Novel route for elimination of brain oxysterols across the blood-brain barrier: conversion into 7alpha-hydroxy-3-oxo-4-cholestenoic acid.

Recently, we demonstrated a net blood-to-brain passage of the oxysterol 27-hydroxycholesterol corresponding to 4-5 mg/day. As the steady-state levels of this sterol are only 1-2 mug/g brain tissue, we hypothesized that it is metabolized and subsequently eliminated from the brain. To explore this concept, we first measured the capacity of in vitro systems representing the major cell populations found in the brain to metabolize 27-hydroxycholesterol. We show here that 27-hydroxycholesterol is metabolized into the known C(27) steroidal acid 7alpha-hydroxy-3-oxo-4-cholestenoic acid by neuronal cell models only. Using an in vitro model of the blood-brain barrier, we demonstrate that 7alpha-hydroxy-3-oxo-4-cholestenoic acid is efficiently transferred across monolayers of primary brain microvascular endothelial cells. Finally, we measured the concentration of 7alpha-hydroxy-3-oxo-4-cholestenoic acid in plasma from the internal jugular vein and brachial artery of healthy volunteers.
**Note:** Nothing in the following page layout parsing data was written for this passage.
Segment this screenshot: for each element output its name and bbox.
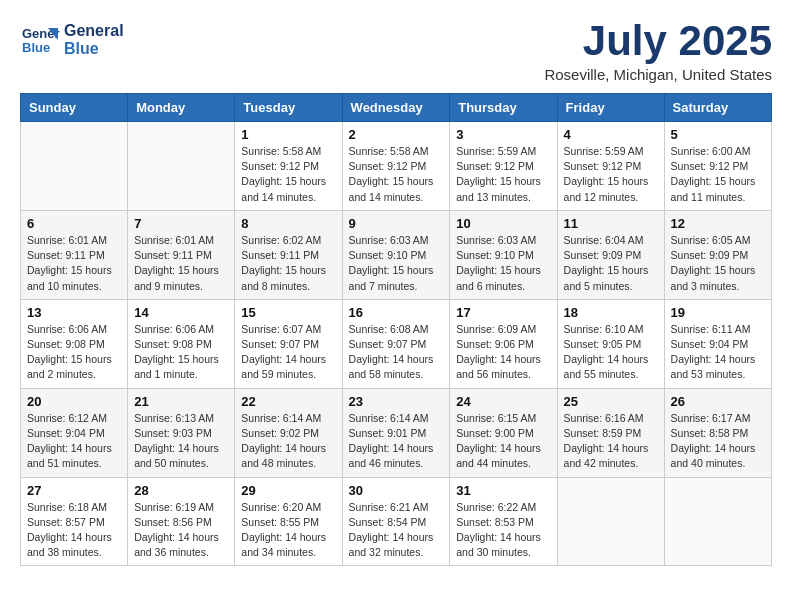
day-number: 2 <box>349 127 444 142</box>
day-number: 30 <box>349 483 444 498</box>
day-number: 10 <box>456 216 550 231</box>
location-subtitle: Roseville, Michigan, United States <box>544 66 772 83</box>
day-number: 31 <box>456 483 550 498</box>
day-info: Sunrise: 6:17 AM Sunset: 8:58 PM Dayligh… <box>671 411 765 472</box>
calendar-day-cell: 9Sunrise: 6:03 AM Sunset: 9:10 PM Daylig… <box>342 210 450 299</box>
calendar-day-cell: 19Sunrise: 6:11 AM Sunset: 9:04 PM Dayli… <box>664 299 771 388</box>
calendar-day-cell <box>664 477 771 566</box>
day-info: Sunrise: 6:15 AM Sunset: 9:00 PM Dayligh… <box>456 411 550 472</box>
day-number: 29 <box>241 483 335 498</box>
day-info: Sunrise: 5:58 AM Sunset: 9:12 PM Dayligh… <box>241 144 335 205</box>
calendar-week-row: 20Sunrise: 6:12 AM Sunset: 9:04 PM Dayli… <box>21 388 772 477</box>
calendar-day-cell: 6Sunrise: 6:01 AM Sunset: 9:11 PM Daylig… <box>21 210 128 299</box>
day-info: Sunrise: 6:13 AM Sunset: 9:03 PM Dayligh… <box>134 411 228 472</box>
day-number: 20 <box>27 394 121 409</box>
calendar-day-cell: 8Sunrise: 6:02 AM Sunset: 9:11 PM Daylig… <box>235 210 342 299</box>
calendar-day-cell: 28Sunrise: 6:19 AM Sunset: 8:56 PM Dayli… <box>128 477 235 566</box>
day-info: Sunrise: 6:02 AM Sunset: 9:11 PM Dayligh… <box>241 233 335 294</box>
day-number: 23 <box>349 394 444 409</box>
calendar-day-cell: 13Sunrise: 6:06 AM Sunset: 9:08 PM Dayli… <box>21 299 128 388</box>
day-number: 6 <box>27 216 121 231</box>
day-info: Sunrise: 6:08 AM Sunset: 9:07 PM Dayligh… <box>349 322 444 383</box>
weekday-header-row: SundayMondayTuesdayWednesdayThursdayFrid… <box>21 94 772 122</box>
day-number: 25 <box>564 394 658 409</box>
day-number: 4 <box>564 127 658 142</box>
calendar-day-cell: 17Sunrise: 6:09 AM Sunset: 9:06 PM Dayli… <box>450 299 557 388</box>
day-info: Sunrise: 6:06 AM Sunset: 9:08 PM Dayligh… <box>134 322 228 383</box>
calendar-day-cell: 3Sunrise: 5:59 AM Sunset: 9:12 PM Daylig… <box>450 122 557 211</box>
calendar-table: SundayMondayTuesdayWednesdayThursdayFrid… <box>20 93 772 566</box>
day-info: Sunrise: 6:22 AM Sunset: 8:53 PM Dayligh… <box>456 500 550 561</box>
page-header: General Blue General Blue July 2025 Rose… <box>20 20 772 83</box>
day-number: 26 <box>671 394 765 409</box>
calendar-day-cell: 18Sunrise: 6:10 AM Sunset: 9:05 PM Dayli… <box>557 299 664 388</box>
calendar-day-cell: 11Sunrise: 6:04 AM Sunset: 9:09 PM Dayli… <box>557 210 664 299</box>
logo-icon: General Blue <box>20 20 60 60</box>
calendar-week-row: 13Sunrise: 6:06 AM Sunset: 9:08 PM Dayli… <box>21 299 772 388</box>
day-number: 12 <box>671 216 765 231</box>
day-number: 22 <box>241 394 335 409</box>
calendar-day-cell: 10Sunrise: 6:03 AM Sunset: 9:10 PM Dayli… <box>450 210 557 299</box>
month-year-title: July 2025 <box>544 20 772 62</box>
calendar-day-cell: 16Sunrise: 6:08 AM Sunset: 9:07 PM Dayli… <box>342 299 450 388</box>
calendar-day-cell: 27Sunrise: 6:18 AM Sunset: 8:57 PM Dayli… <box>21 477 128 566</box>
day-number: 28 <box>134 483 228 498</box>
calendar-day-cell: 14Sunrise: 6:06 AM Sunset: 9:08 PM Dayli… <box>128 299 235 388</box>
calendar-day-cell: 25Sunrise: 6:16 AM Sunset: 8:59 PM Dayli… <box>557 388 664 477</box>
calendar-week-row: 1Sunrise: 5:58 AM Sunset: 9:12 PM Daylig… <box>21 122 772 211</box>
calendar-week-row: 6Sunrise: 6:01 AM Sunset: 9:11 PM Daylig… <box>21 210 772 299</box>
calendar-day-cell: 30Sunrise: 6:21 AM Sunset: 8:54 PM Dayli… <box>342 477 450 566</box>
day-info: Sunrise: 6:01 AM Sunset: 9:11 PM Dayligh… <box>27 233 121 294</box>
calendar-day-cell: 23Sunrise: 6:14 AM Sunset: 9:01 PM Dayli… <box>342 388 450 477</box>
day-info: Sunrise: 6:10 AM Sunset: 9:05 PM Dayligh… <box>564 322 658 383</box>
calendar-day-cell: 22Sunrise: 6:14 AM Sunset: 9:02 PM Dayli… <box>235 388 342 477</box>
day-number: 21 <box>134 394 228 409</box>
calendar-day-cell: 15Sunrise: 6:07 AM Sunset: 9:07 PM Dayli… <box>235 299 342 388</box>
day-info: Sunrise: 6:18 AM Sunset: 8:57 PM Dayligh… <box>27 500 121 561</box>
logo-text: General Blue <box>64 22 124 57</box>
calendar-day-cell: 24Sunrise: 6:15 AM Sunset: 9:00 PM Dayli… <box>450 388 557 477</box>
logo: General Blue General Blue <box>20 20 124 60</box>
day-number: 18 <box>564 305 658 320</box>
day-info: Sunrise: 6:12 AM Sunset: 9:04 PM Dayligh… <box>27 411 121 472</box>
day-info: Sunrise: 6:09 AM Sunset: 9:06 PM Dayligh… <box>456 322 550 383</box>
day-number: 3 <box>456 127 550 142</box>
day-info: Sunrise: 6:11 AM Sunset: 9:04 PM Dayligh… <box>671 322 765 383</box>
day-number: 7 <box>134 216 228 231</box>
calendar-day-cell <box>557 477 664 566</box>
calendar-day-cell: 26Sunrise: 6:17 AM Sunset: 8:58 PM Dayli… <box>664 388 771 477</box>
weekday-header: Sunday <box>21 94 128 122</box>
day-info: Sunrise: 6:20 AM Sunset: 8:55 PM Dayligh… <box>241 500 335 561</box>
day-info: Sunrise: 6:06 AM Sunset: 9:08 PM Dayligh… <box>27 322 121 383</box>
day-info: Sunrise: 6:19 AM Sunset: 8:56 PM Dayligh… <box>134 500 228 561</box>
day-info: Sunrise: 6:01 AM Sunset: 9:11 PM Dayligh… <box>134 233 228 294</box>
calendar-day-cell: 4Sunrise: 5:59 AM Sunset: 9:12 PM Daylig… <box>557 122 664 211</box>
calendar-day-cell: 21Sunrise: 6:13 AM Sunset: 9:03 PM Dayli… <box>128 388 235 477</box>
calendar-day-cell: 31Sunrise: 6:22 AM Sunset: 8:53 PM Dayli… <box>450 477 557 566</box>
weekday-header: Saturday <box>664 94 771 122</box>
day-number: 24 <box>456 394 550 409</box>
calendar-day-cell: 2Sunrise: 5:58 AM Sunset: 9:12 PM Daylig… <box>342 122 450 211</box>
title-block: July 2025 Roseville, Michigan, United St… <box>544 20 772 83</box>
day-info: Sunrise: 6:14 AM Sunset: 9:01 PM Dayligh… <box>349 411 444 472</box>
day-info: Sunrise: 6:03 AM Sunset: 9:10 PM Dayligh… <box>456 233 550 294</box>
calendar-day-cell <box>128 122 235 211</box>
calendar-week-row: 27Sunrise: 6:18 AM Sunset: 8:57 PM Dayli… <box>21 477 772 566</box>
weekday-header: Friday <box>557 94 664 122</box>
day-number: 1 <box>241 127 335 142</box>
day-number: 14 <box>134 305 228 320</box>
day-info: Sunrise: 5:59 AM Sunset: 9:12 PM Dayligh… <box>564 144 658 205</box>
day-info: Sunrise: 6:03 AM Sunset: 9:10 PM Dayligh… <box>349 233 444 294</box>
day-number: 5 <box>671 127 765 142</box>
day-number: 13 <box>27 305 121 320</box>
calendar-day-cell: 12Sunrise: 6:05 AM Sunset: 9:09 PM Dayli… <box>664 210 771 299</box>
day-info: Sunrise: 6:05 AM Sunset: 9:09 PM Dayligh… <box>671 233 765 294</box>
calendar-day-cell: 7Sunrise: 6:01 AM Sunset: 9:11 PM Daylig… <box>128 210 235 299</box>
day-number: 15 <box>241 305 335 320</box>
day-info: Sunrise: 6:14 AM Sunset: 9:02 PM Dayligh… <box>241 411 335 472</box>
day-number: 27 <box>27 483 121 498</box>
weekday-header: Thursday <box>450 94 557 122</box>
day-info: Sunrise: 6:16 AM Sunset: 8:59 PM Dayligh… <box>564 411 658 472</box>
svg-text:Blue: Blue <box>22 40 50 55</box>
day-number: 11 <box>564 216 658 231</box>
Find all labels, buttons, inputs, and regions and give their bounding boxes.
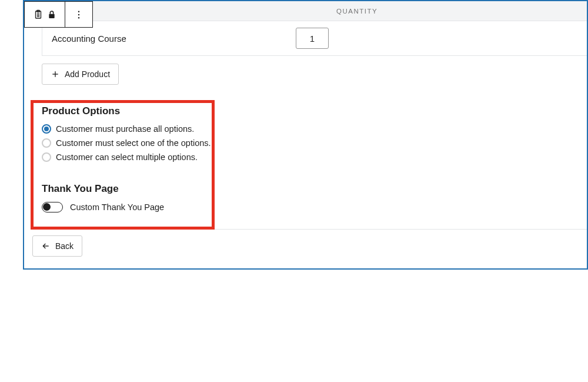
plus-icon	[51, 69, 60, 79]
product-options-heading: Product Options	[42, 105, 587, 117]
custom-thank-you-toggle[interactable]	[42, 202, 63, 212]
add-product-label: Add Product	[65, 69, 110, 79]
dots-vertical-icon	[74, 9, 84, 20]
toggle-label: Custom Thank You Page	[70, 202, 164, 212]
toolbar-group-icons	[25, 2, 65, 27]
block-toolbar	[24, 1, 93, 28]
clipboard-icon[interactable]	[33, 9, 44, 20]
table-header: QUANTITY	[24, 1, 587, 21]
back-label: Back	[55, 241, 74, 251]
arrow-left-icon	[41, 241, 51, 251]
radio-selected-icon	[42, 124, 51, 134]
toggle-knob-icon	[43, 203, 51, 211]
back-button[interactable]: Back	[32, 235, 82, 257]
quantity-column-header: QUANTITY	[336, 8, 377, 15]
toolbar-more-options[interactable]	[65, 2, 92, 27]
thank-you-heading: Thank You Page	[42, 183, 587, 195]
svg-rect-5	[49, 14, 54, 18]
table-row: Accounting Course 1	[42, 21, 587, 55]
radio-unselected-icon	[42, 138, 51, 148]
lock-icon[interactable]	[47, 10, 56, 19]
radio-option-one[interactable]: Customer must select one of the options.	[42, 138, 587, 148]
svg-point-7	[78, 14, 79, 15]
svg-point-8	[78, 17, 79, 18]
radio-label: Customer must purchase all options.	[56, 124, 194, 134]
thank-you-section: Thank You Page Custom Thank You Page	[24, 167, 587, 212]
svg-point-6	[78, 11, 79, 12]
radio-label: Customer can select multiple options.	[56, 152, 198, 162]
quantity-input[interactable]: 1	[296, 28, 329, 49]
radio-label: Customer must select one of the options.	[56, 138, 211, 148]
block-content: QUANTITY Accounting Course 1 Add Product…	[24, 1, 587, 257]
radio-unselected-icon	[42, 152, 51, 162]
editor-block-frame: QUANTITY Accounting Course 1 Add Product…	[23, 0, 588, 270]
radio-option-multi[interactable]: Customer can select multiple options.	[42, 152, 587, 162]
product-options-section: Product Options Customer must purchase a…	[24, 92, 587, 162]
block-footer: Back	[32, 229, 587, 257]
radio-option-all[interactable]: Customer must purchase all options.	[42, 124, 587, 134]
product-name-cell: Accounting Course	[52, 34, 296, 44]
add-product-button[interactable]: Add Product	[42, 64, 119, 85]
Calculation of the arteriovenous concentration difference revealed a significant in vivo flux of this steroid from the brain into the circulation in human. Together, these studies identify a novel metabolic route for the elimination of 27-hydroxylated sterols from the brain. Given the emerging connections between cholesterol and neurodegeneration, this pathway may be of importance for the development of these conditions.